ABOUT THIS EXERCISE: In the listing below, locate the lines that hold the string "para". Copy those lines.

EXTRACTED INFORMATION:
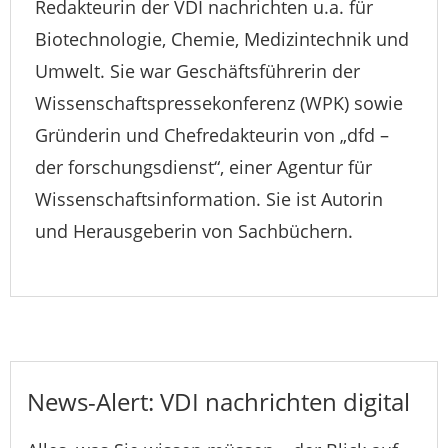
Redakteurin der VDI nachrichten u.a. für
Biotechnologie, Chemie, Medizintechnik und
Umwelt. Sie war Geschäftsführerin der
Wissenschaftspressekonferenz (WPK) sowie
Gründerin und Chefredakteurin von „dfd –
der forschungsdienst“, einer Agentur für
Wissenschaftsinformation. Sie ist Autorin
und Herausgeberin von Sachbüchern.
News-Alert: VDI nachrichten digital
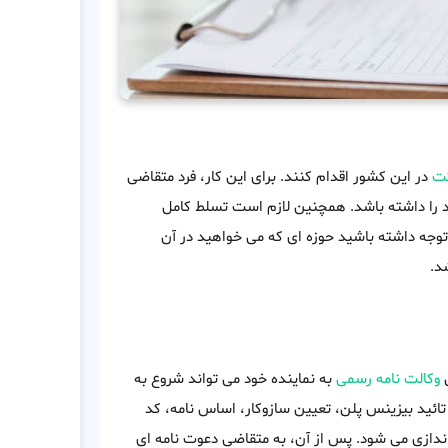
ت
در این کشور اقدام کنند. برای این کار، فرد متقاضی
ود را داشته باشد. همچنین لازم است تسلط کامل
 توجه داشته باشید حوزه ای که می خواهید در آن
د.
ن
وکالت نامه رسمی
به نماینده خود می تواند شروع به
تائید بیزینس پلن، تعیین سازوکار، اساس نامه، کد
ندازی می شود. پس از آن، به متقاضی دعوت نامه ای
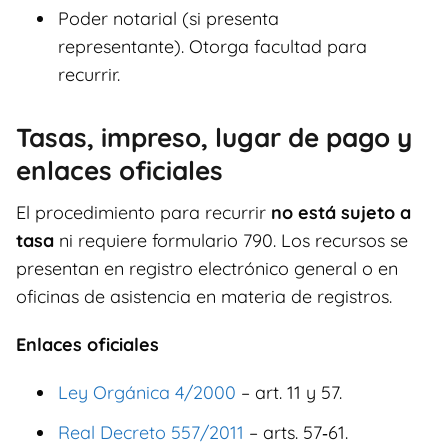
Poder notarial (si presenta
representante). Otorga facultad para
recurrir.
Tasas, impreso, lugar de pago y
enlaces oficiales
El procedimiento para recurrir
no está sujeto a
tasa
ni requiere formulario 790. Los recursos se
presentan en registro electrónico general o en
oficinas de asistencia en materia de registros.
Enlaces oficiales
Ley Orgánica 4/2000
– art. 11 y 57.
Real Decreto 557/2011
– arts. 57‑61.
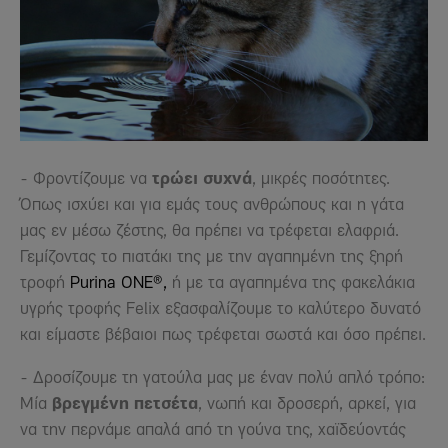
- Φροντίζουμε να
τρώει συχνά
, μικρές ποσότητες.
Όπως ισχύει και για εμάς τους ανθρώπους και η γάτα
μας εν μέσω ζέστης, θα πρέπει να τρέφεται ελαφριά.
Γεμίζοντας το πιατάκι της με την αγαπημένη της ξηρή
τροφή
Purina ΟΝΕ®,
ή με τα αγαπημένα της φακελάκια
υγρής τροφής Felix εξασφαλίζουμε το καλύτερο δυνατό
και είμαστε βέβαιοι πως τρέφεται σωστά και όσο πρέπει.
- Δροσίζουμε τη γατούλα μας με έναν πολύ απλό τρόπο:
Μία
βρεγμένη πετσέτα
, νωπή και δροσερή, αρκεί, για
να την περνάμε απαλά από τη γούνα της, χαϊδεύοντάς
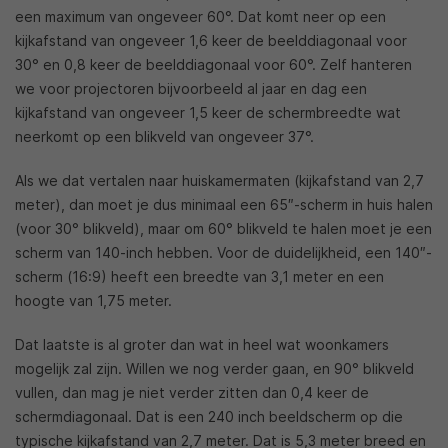
een maximum van ongeveer 60°. Dat komt neer op een
kijkafstand van ongeveer 1,6 keer de beelddiagonaal voor
30° en 0,8 keer de beelddiagonaal voor 60°. Zelf hanteren
we voor projectoren bijvoorbeeld al jaar en dag een
kijkafstand van ongeveer 1,5 keer de schermbreedte wat
neerkomt op een blikveld van ongeveer 37°.
Als we dat vertalen naar huiskamermaten (kijkafstand van 2,7
meter), dan moet je dus minimaal een 65″-scherm in huis halen
(voor 30° blikveld), maar om 60° blikveld te halen moet je een
scherm van 140-inch hebben. Voor de duidelijkheid, een 140″-
scherm (16:9) heeft een breedte van 3,1 meter en een
hoogte van 1,75 meter.
Dat laatste is al groter dan wat in heel wat woonkamers
mogelijk zal zijn. Willen we nog verder gaan, en 90° blikveld
vullen, dan mag je niet verder zitten dan 0,4 keer de
schermdiagonaal. Dat is een 240 inch beeldscherm op die
typische kijkafstand van 2,7 meter. Dat is 5,3 meter breed en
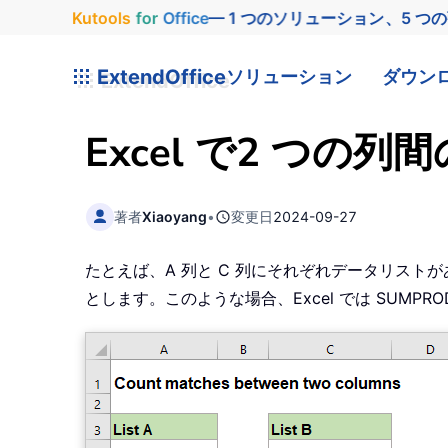
Kutools
for
Office
— 1 つのソリューション、5 つ
ExtendOffice
ソリューション
ダウン
Excel で2 つ
著者
Xiaoyang
•
変更日
2024-09-27
たとえば、A 列と C 列にそれぞれデータリスト
とします。このような場合、Excel では SUMP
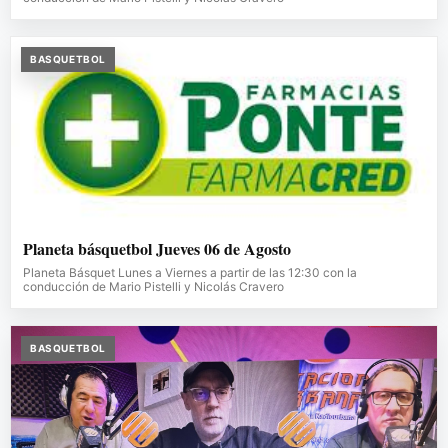
BASQUETBOL
Planeta básquetbol Jueves 06 de Agosto
Planeta Básquet Lunes a Viernes a partir de las 12:30 con la
conducción de Mario Pistelli y Nicolás Cravero
BASQUETBOL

TASK ANSWER:
representante). Otorga facultad para
El procedimiento para recurrir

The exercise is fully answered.